In the records that come next, find every line with "para". Return those lines.

__RECORD EXTRACTS__
-- -- --

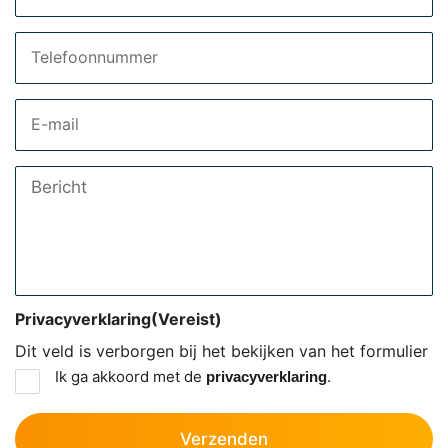
Telefoon
Email
Bericht
Privacyverklaring
(Vereist)
Dit veld is verborgen bij het bekijken van het formulier
Ik ga akkoord met de
.
privacyverklaring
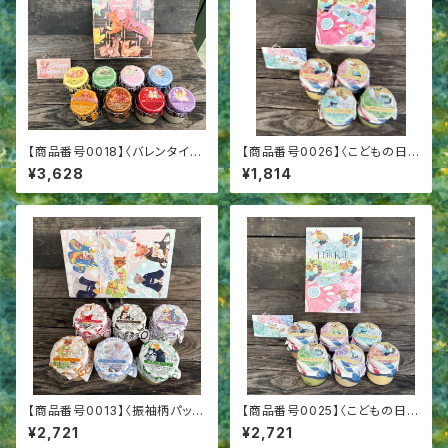
【商品番号0018】〈バレンタイン
【商品番号0026】〈こどもの日パ
デーパッケージ8〉成城プリン8
ッケージ4〉成城プリン4個詰合
¥3,628
¥1,814
個詰合せ
せ こどもの日
【商品番号0013】〈振袖柄パッケ
【商品番号0025】〈こどもの日パ
ージ6〉プリン6個詰合せ 成人
ッケージ6〉成城プリン６個詰合
¥2,721
¥2,721
御祝 成人内祝
せ こどもの日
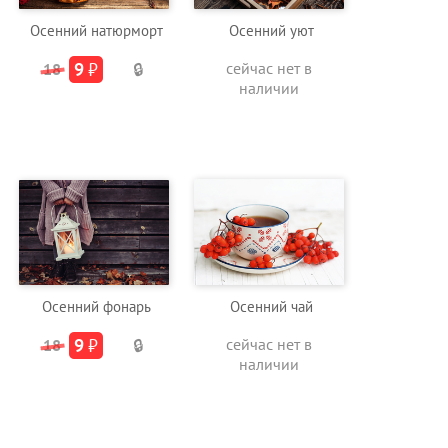
Осенний натюрморт
Осенний уют
9
₽
сейчас нет в
18
🔒
наличии
Осенний фонарь
Осенний чай
9
₽
сейчас нет в
18
🔒
наличии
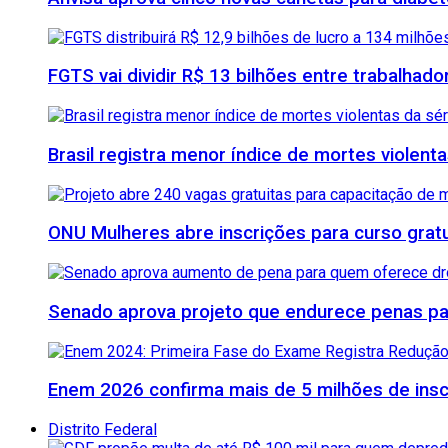
FGTS vai dividir R$ 13 bilhões entre trabalhad
Brasil registra menor índice de mortes violenta
ONU Mulheres abre inscrições para curso grat
Senado aprova projeto que endurece penas para
Enem 2026 confirma mais de 5 milhões de inscr
Distrito Federal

-- -- --

__EXERCISE OUTPUT__
ONU Mulheres abre inscrições para curso grat
Senado aprova projeto que endurece penas para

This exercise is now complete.